» **What you will do**
Count the lines below that contain the word "OEMInformationOneDriveRampsOneSettingsOO", and reply with only that number.

---------- Extracted data

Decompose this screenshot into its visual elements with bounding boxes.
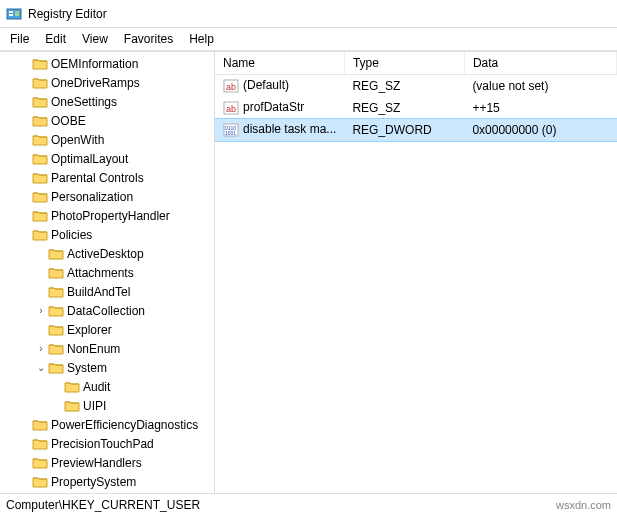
folder-icon [48,341,64,357]
value-data: ++15 [464,97,616,119]
statusbar-path: Computer\HKEY_CURRENT_USER [6,498,200,512]
value-row[interactable]: ab(Default)REG_SZ(value not set) [215,75,617,98]
folder-icon [64,379,80,395]
tree-item-label: Attachments [67,266,134,280]
tree-item-label: Explorer [67,323,112,337]
svg-rect-3 [15,11,19,16]
tree-item-system[interactable]: ⌄System [2,358,214,377]
menu-favorites[interactable]: Favorites [116,30,181,48]
column-header-data[interactable]: Data [464,52,616,75]
tree-item-photopropertyhandler[interactable]: PhotoPropertyHandler [2,206,214,225]
folder-icon [32,474,48,490]
tree-item-explorer[interactable]: Explorer [2,320,214,339]
tree-item-previewhandlers[interactable]: PreviewHandlers [2,453,214,472]
tree-item-label: System [67,361,107,375]
tree-item-activedesktop[interactable]: ActiveDesktop [2,244,214,263]
folder-icon [64,398,80,414]
tree-item-onedriveramps[interactable]: OneDriveRamps [2,73,214,92]
tree-pane[interactable]: OEMInformationOneDriveRampsOneSettingsOO… [0,52,215,493]
value-data: 0x00000000 (0) [464,119,616,141]
chevron-right-icon[interactable]: › [34,305,48,316]
menu-file[interactable]: File [2,30,37,48]
folder-icon [32,75,48,91]
value-type: REG_SZ [344,97,464,119]
svg-rect-1 [9,11,13,13]
list-pane[interactable]: NameTypeData ab(Default)REG_SZ(value not… [215,52,617,493]
reg-string-icon: ab [223,78,239,94]
value-name: disable task ma... [243,122,336,136]
tree-item-label: PreviewHandlers [51,456,142,470]
tree-item-label: ActiveDesktop [67,247,144,261]
tree-item-onesettings[interactable]: OneSettings [2,92,214,111]
tree-item-optimallayout[interactable]: OptimalLayout [2,149,214,168]
chevron-down-icon[interactable]: ⌄ [34,362,48,373]
value-type: REG_DWORD [344,119,464,141]
folder-icon [32,227,48,243]
tree-item-policies[interactable]: Policies [2,225,214,244]
tree-item-uipi[interactable]: UIPI [2,396,214,415]
content-area: OEMInformationOneDriveRampsOneSettingsOO… [0,51,617,493]
menu-edit[interactable]: Edit [37,30,74,48]
tree-item-label: Policies [51,228,92,242]
tree-item-oeminformation[interactable]: OEMInformation [2,54,214,73]
folder-icon [48,303,64,319]
tree-item-precisiontouchpad[interactable]: PrecisionTouchPad [2,434,214,453]
menubar: FileEditViewFavoritesHelp [0,28,617,51]
tree-item-powerefficiencydiagnostics[interactable]: PowerEfficiencyDiagnostics [2,415,214,434]
statusbar: Computer\HKEY_CURRENT_USER wsxdn.com [0,493,617,515]
menu-help[interactable]: Help [181,30,222,48]
tree-item-propertysystem[interactable]: PropertySystem [2,472,214,491]
folder-icon [32,455,48,471]
tree-item-openwith[interactable]: OpenWith [2,130,214,149]
titlebar: Registry Editor [0,0,617,28]
tree-item-personalization[interactable]: Personalization [2,187,214,206]
tree-item-datacollection[interactable]: ›DataCollection [2,301,214,320]
value-row[interactable]: abprofDataStrREG_SZ++15 [215,97,617,119]
tree-item-proximity[interactable]: Proximity [2,491,214,493]
tree-item-label: OOBE [51,114,86,128]
value-row[interactable]: 01101001disable task ma...REG_DWORD0x000… [215,119,617,141]
reg-dword-icon: 01101001 [223,122,239,138]
tree-item-label: Personalization [51,190,133,204]
folder-icon [48,284,64,300]
folder-icon [48,265,64,281]
folder-icon [32,113,48,129]
svg-text:ab: ab [226,104,236,114]
column-header-type[interactable]: Type [344,52,464,75]
svg-rect-2 [9,14,13,16]
tree-item-buildandtel[interactable]: BuildAndTel [2,282,214,301]
value-type: REG_SZ [344,75,464,98]
tree-item-label: OEMInformation [51,57,138,71]
tree-item-oobe[interactable]: OOBE [2,111,214,130]
folder-icon [32,170,48,186]
column-header-name[interactable]: Name [215,52,344,75]
tree-item-label: NonEnum [67,342,120,356]
tree-item-label: DataCollection [67,304,145,318]
tree-item-label: OptimalLayout [51,152,128,166]
folder-icon [32,436,48,452]
reg-string-icon: ab [223,100,239,116]
folder-icon [32,56,48,72]
tree-item-parental-controls[interactable]: Parental Controls [2,168,214,187]
svg-text:ab: ab [226,82,236,92]
regedit-app-icon [6,6,22,22]
folder-icon [48,360,64,376]
folder-icon [32,151,48,167]
menu-view[interactable]: View [74,30,116,48]
svg-text:1001: 1001 [225,130,236,136]
tree-item-label: Audit [83,380,110,394]
chevron-right-icon[interactable]: › [34,343,48,354]
folder-icon [32,493,48,494]
folder-icon [32,94,48,110]
tree-item-label: PhotoPropertyHandler [51,209,170,223]
folder-icon [32,132,48,148]
tree-item-label: PropertySystem [51,475,136,489]
tree-item-label: OneDriveRamps [51,76,140,90]
tree-item-audit[interactable]: Audit [2,377,214,396]
tree-item-nonenum[interactable]: ›NonEnum [2,339,214,358]
tree-item-label: PowerEfficiencyDiagnostics [51,418,198,432]
value-table: NameTypeData ab(Default)REG_SZ(value not… [215,52,617,141]
tree-item-label: OpenWith [51,133,104,147]
tree-item-label: OneSettings [51,95,117,109]
tree-item-attachments[interactable]: Attachments [2,263,214,282]
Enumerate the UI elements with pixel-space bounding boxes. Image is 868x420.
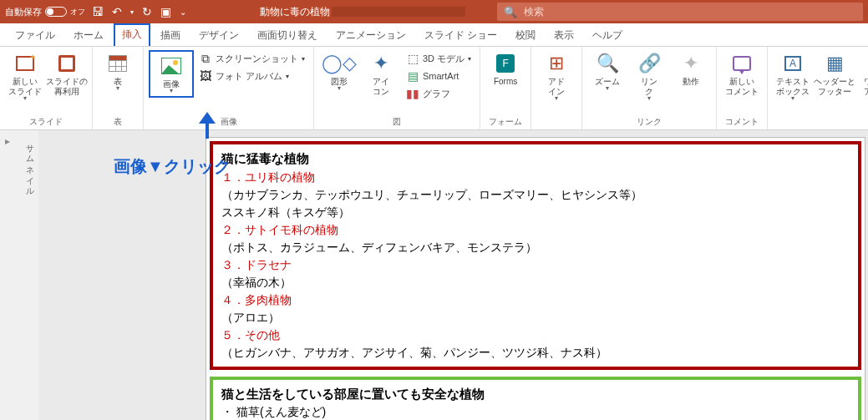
tab-home[interactable]: ホーム <box>65 24 112 46</box>
shapes-button[interactable]: ◯◇ 図形 ▾ <box>319 50 359 93</box>
chevron-down-icon: ▾ <box>555 97 558 101</box>
chevron-down-icon: ▾ <box>116 87 119 91</box>
chevron-down-icon: ▾ <box>791 97 794 101</box>
list-detail: ススキノ科（キスゲ等） <box>221 204 850 221</box>
slide-canvas-area[interactable]: 画像▼クリック 猫に猛毒な植物 １．ユリ科の植物 （カサブランカ、テッポウユリ、… <box>38 130 868 420</box>
wordart-button[interactable]: A ワード アート ▾ <box>856 50 868 103</box>
annotation-arrow-line <box>206 115 209 139</box>
icons-button[interactable]: ✦ アイ コン <box>361 50 401 99</box>
tab-design[interactable]: デザイン <box>190 24 247 46</box>
autosave-toggle[interactable]: 自動保存 オフ <box>5 6 85 18</box>
table-icon <box>109 55 127 72</box>
wordart-icon: A <box>863 52 868 75</box>
redo-icon[interactable]: ↻ <box>142 5 152 18</box>
group-label: コメント <box>722 114 762 128</box>
cube-icon: ⬚ <box>406 52 419 65</box>
list-detail: （アロエ） <box>221 309 850 326</box>
shapes-icon: ◯◇ <box>327 52 351 75</box>
group-forms: F Forms フォーム <box>480 47 531 129</box>
qat-more-icon[interactable]: ⌄ <box>180 8 186 17</box>
zoom-icon: 🔍 <box>596 52 619 75</box>
textbox-toxic-plants[interactable]: 猫に猛毒な植物 １．ユリ科の植物 （カサブランカ、テッポウユリ、チューリップ、ロ… <box>210 141 861 370</box>
group-images: 画像 ▾ ⧉スクリーンショット ▾ 🖼フォト アルバム ▾ 画像 <box>144 47 314 129</box>
group-text: A テキスト ボックス ▾ ▦ ヘッダーと フッター A ワード アート ▾ 📅… <box>768 47 868 129</box>
chevron-down-icon: ▾ <box>606 87 609 91</box>
chart-icon: ▮▮ <box>406 87 419 100</box>
list-item: ２．サトイモ科の植物 <box>221 221 850 239</box>
heading: 猫に猛毒な植物 <box>221 149 850 169</box>
screenshot-icon: ⧉ <box>199 52 212 65</box>
photo-album-button[interactable]: 🖼フォト アルバム ▾ <box>195 68 308 84</box>
group-slides: 新しい スライド ▾ スライドの 再利用 スライド <box>0 47 93 129</box>
undo-icon[interactable]: ↶ <box>112 5 122 18</box>
group-tables: 表 ▾ 表 <box>93 47 144 129</box>
pane-collapse-button[interactable]: ▸ <box>0 130 15 420</box>
slide[interactable]: 猫に猛毒な植物 １．ユリ科の植物 （カサブランカ、テッポウユリ、チューリップ、ロ… <box>206 137 865 420</box>
list-detail: （ポトス、カラジューム、ディフェンバキア、モンステラ） <box>221 239 850 256</box>
tab-help[interactable]: ヘルプ <box>584 24 631 46</box>
chart-button[interactable]: ▮▮グラフ <box>403 85 475 102</box>
tab-slideshow[interactable]: スライド ショー <box>416 24 505 46</box>
list-detail: （ヒガンバナ、アサガオ、アジサイ、菊、パンジー、ツツジ科、ナス科） <box>221 344 850 362</box>
chevron-down-icon: ▾ <box>170 89 173 94</box>
search-input[interactable] <box>524 6 856 18</box>
link-icon: 🔗 <box>637 52 661 75</box>
forms-button[interactable]: F Forms <box>485 50 525 89</box>
bullet-item: ・ 猫草(えん麦など) <box>221 403 850 420</box>
autosave-label: 自動保存 <box>5 6 42 18</box>
chevron-down-icon: ▾ <box>468 55 471 63</box>
reuse-slides-button[interactable]: スライドの 再利用 <box>47 50 87 99</box>
header-footer-button[interactable]: ▦ ヘッダーと フッター <box>815 50 855 99</box>
from-beginning-icon[interactable]: ▣ <box>160 5 171 18</box>
title-bar: 自動保存 オフ 🖫 ↶ ▾ ↻ ▣ ⌄ 動物に毒の植物 🔍 <box>0 0 868 23</box>
list-item: １．ユリ科の植物 <box>221 169 850 186</box>
chevron-down-icon: ▾ <box>302 55 305 63</box>
screenshot-button[interactable]: ⧉スクリーンショット ▾ <box>195 50 308 67</box>
save-icon[interactable]: 🖫 <box>92 5 104 18</box>
tab-file[interactable]: ファイル <box>7 24 63 46</box>
group-label: スライド <box>5 114 87 128</box>
thumbnail-pane-label: サムネイル <box>15 130 38 420</box>
list-detail: （幸福の木） <box>221 274 850 291</box>
tab-transitions[interactable]: 画面切り替え <box>249 24 326 46</box>
search-box[interactable]: 🔍 <box>497 3 863 21</box>
undo-caret-icon[interactable]: ▾ <box>130 8 134 16</box>
pictures-button[interactable]: 画像 ▾ <box>151 53 191 95</box>
addins-button[interactable]: ⊞ アド イン ▾ <box>536 50 576 103</box>
new-comment-button[interactable]: 新しい コメント <box>722 50 762 99</box>
tab-view[interactable]: 表示 <box>546 24 582 46</box>
addin-icon: ⊞ <box>545 52 568 75</box>
tab-insert[interactable]: 挿入 <box>114 23 150 46</box>
list-detail: （カサブランカ、テッポウユリ、チューリップ、ローズマリー、ヒヤシンス等） <box>221 186 850 204</box>
group-label: 表 <box>98 114 138 128</box>
smartart-button[interactable]: ▤SmartArt <box>403 68 475 84</box>
workspace: ▸ サムネイル 画像▼クリック 猫に猛毒な植物 １．ユリ科の植物 （カサブランカ… <box>0 130 868 420</box>
link-button[interactable]: 🔗 リン ク ▾ <box>629 50 669 103</box>
reuse-slides-icon <box>58 55 75 72</box>
new-slide-button[interactable]: 新しい スライド ▾ <box>5 50 45 103</box>
new-slide-icon <box>16 56 34 71</box>
autosave-state: オフ <box>70 7 85 18</box>
annotation-text: 画像▼クリック <box>114 155 231 178</box>
group-addins: ⊞ アド イン ▾ <box>531 47 582 129</box>
list-item: ３．ドラセナ <box>221 256 850 274</box>
redacted-area <box>332 7 465 17</box>
picture-icon <box>161 58 181 74</box>
album-icon: 🖼 <box>199 69 212 83</box>
zoom-button[interactable]: 🔍 ズーム ▾ <box>587 50 627 93</box>
group-illustrations: ◯◇ 図形 ▾ ✦ アイ コン ⬚3D モデル ▾ ▤SmartArt ▮▮グラ… <box>314 47 480 129</box>
action-button[interactable]: ✦ 動作 <box>671 50 711 89</box>
tab-draw[interactable]: 描画 <box>152 24 189 46</box>
3d-models-button[interactable]: ⬚3D モデル ▾ <box>403 50 475 67</box>
table-button[interactable]: 表 ▾ <box>98 50 138 93</box>
textbox-button[interactable]: A テキスト ボックス ▾ <box>773 50 813 103</box>
tab-review[interactable]: 校閲 <box>507 24 544 46</box>
group-label: 図 <box>319 114 475 128</box>
list-item: ４．多肉植物 <box>221 291 850 309</box>
chevron-down-icon: ▾ <box>647 97 651 101</box>
group-label: フォーム <box>485 114 525 128</box>
document-title: 動物に毒の植物 <box>260 5 465 19</box>
tab-animations[interactable]: アニメーション <box>327 24 414 46</box>
textbox-safe-plants[interactable]: 猫と生活をしている部屋に置いても安全な植物 ・ 猫草(えん麦など) <box>210 377 861 421</box>
group-label: リンク <box>587 114 711 128</box>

--------------------

» **Task answer**
2